The effect of rituximab to safely avoid splenectomy has been also prospectively investigated by Godeau et al. [ 19] in 60 adults with chronic ITP. The authors indicated that, at 2 years, 24 (40%) patients responded to rituximab (i.e., platelet counts 30 × 109/L or more off treatment) avoiding splenectomy. Among the 36 non-responders, 25 underwent splenectomy with response in 15 (60%) after a median follow-up of 18 months.

Recently, we have updated the long-term results of the prospective Italian study, which compared dexamethasone vs. dexamethasone plus rituximab as front line therapy for adults with ITP [ 20]. Fifty-four patients who achieved sustained response (i.e., platelet counts 50 × 109/L or more at month six from the beginning of treatment) including 13 out of initial 52 of the dexamethasone monotherapy arm, 27 out of initial 49 of the dexamethasone plus rituximab arm, and 14 out of 27 of the dexamethasone plus rituximab salvage therapy arm were subsequently followed for a median observation period of 34 months (range 4–54 months). The relapse rate in the three groups was 23, 26, and 14%, with a calculated long-term effect (i.e., probability to achieve and maintain response) of 19, 41, and 44%, respectively [ 21].

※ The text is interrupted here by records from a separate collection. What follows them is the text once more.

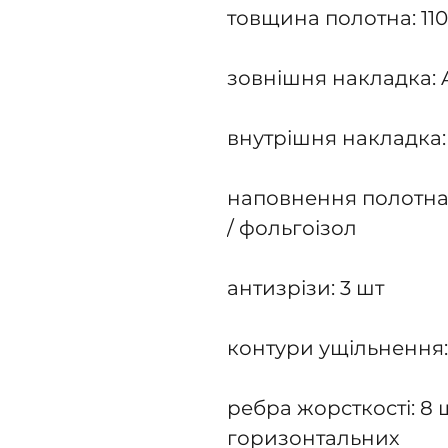
товщина полотна: 11
зовнішня накладка: 
внутрішня накладка
наповнення полотна: 
/ фольгоізол
антизрізи: 3 шт
контури ущільнення:
ребра жорсткості: 8 
горизонтальних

Taken together, all these data suggest that rituximab SD may be associated with long-term response in nearly 40% of patients and could be considered as a pre-splenectomy therapeutic option particularly for those patients at risk of surgical complication or those refusing intervention. Nevertheless, there is still insufficient evidence to support the replacement of splenectomy with rituximab as a second-line treatment of chronic ITP.

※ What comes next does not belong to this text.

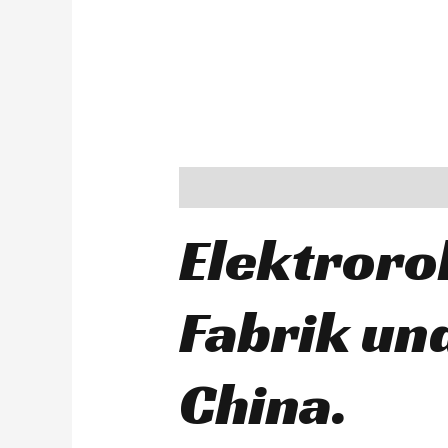
Description
Elektroro
Fabrik un
China.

Less impressive long-term outcome has been on the contrary reported by Patel et al. [ 13] who analyzed data from 17 published studies which included 376 adults showing 5 years response rate only in 21%. This discrepancy could be at least partially explained by ours and Godeau's selection of patients with a lower degree of treatments received before rituximab [ 19].

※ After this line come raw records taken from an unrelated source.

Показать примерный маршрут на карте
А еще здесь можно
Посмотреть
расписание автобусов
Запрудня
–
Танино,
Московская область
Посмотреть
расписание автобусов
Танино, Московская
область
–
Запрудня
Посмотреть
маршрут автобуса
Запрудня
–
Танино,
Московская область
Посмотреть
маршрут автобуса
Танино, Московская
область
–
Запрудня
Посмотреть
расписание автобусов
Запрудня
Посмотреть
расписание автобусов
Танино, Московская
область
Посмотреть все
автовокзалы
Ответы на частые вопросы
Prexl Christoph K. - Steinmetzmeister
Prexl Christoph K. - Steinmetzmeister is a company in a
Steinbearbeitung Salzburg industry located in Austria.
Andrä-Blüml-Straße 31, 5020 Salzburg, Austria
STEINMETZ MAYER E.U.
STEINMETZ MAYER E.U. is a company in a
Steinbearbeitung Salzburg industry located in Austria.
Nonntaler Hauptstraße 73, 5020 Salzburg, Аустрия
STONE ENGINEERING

Unfortunately, to date there are not clinical, laboratory, or biological parameters, which could be utilized to predict the response to rituximab. Several studies did not found any correlation between response to rituximab and splenectomy. On the contrary, younger age and a shorter interval between diagnosis and rituximab therapy appeared to be positive prognostic indicators of sustained response [ 7, 8]; this analysis has also confirmed the negative effect delayed rituximab administration induces on outcome. This observation could be important to understand the best timing of rituximab therapy in the management of patients with ITP. On these grounds, we can hypothesize a role for rituximab in an earlier phase of the disease, when its administration might guarantee better short and long-term results and possibly lower risk of infectious complications.

Regarding the safety profile, no late serious infections including progressive multifocal leukoencephalopathy were observed. Four patients developed malignancies, but the real cause–effect role of rituximab in these complications remains uncertain because of the heterogeneity in type of neoplasia and the too short interval elapsed from rituximab treatment at least in two of these cases (i.e., only 1 year). Overall, responder patients experienced a good quality of life, in terms of long-time off therapy and of reduced medical care needs.

In conclusion, our results indicate that rituximab therapy may induce long-term response, avoidance of splenectomy, and of further medical therapies in approximately 40% ITP adult patients, together with a good-safety profile. This favorable effect seems more marked with rituximab SD and with early treatment.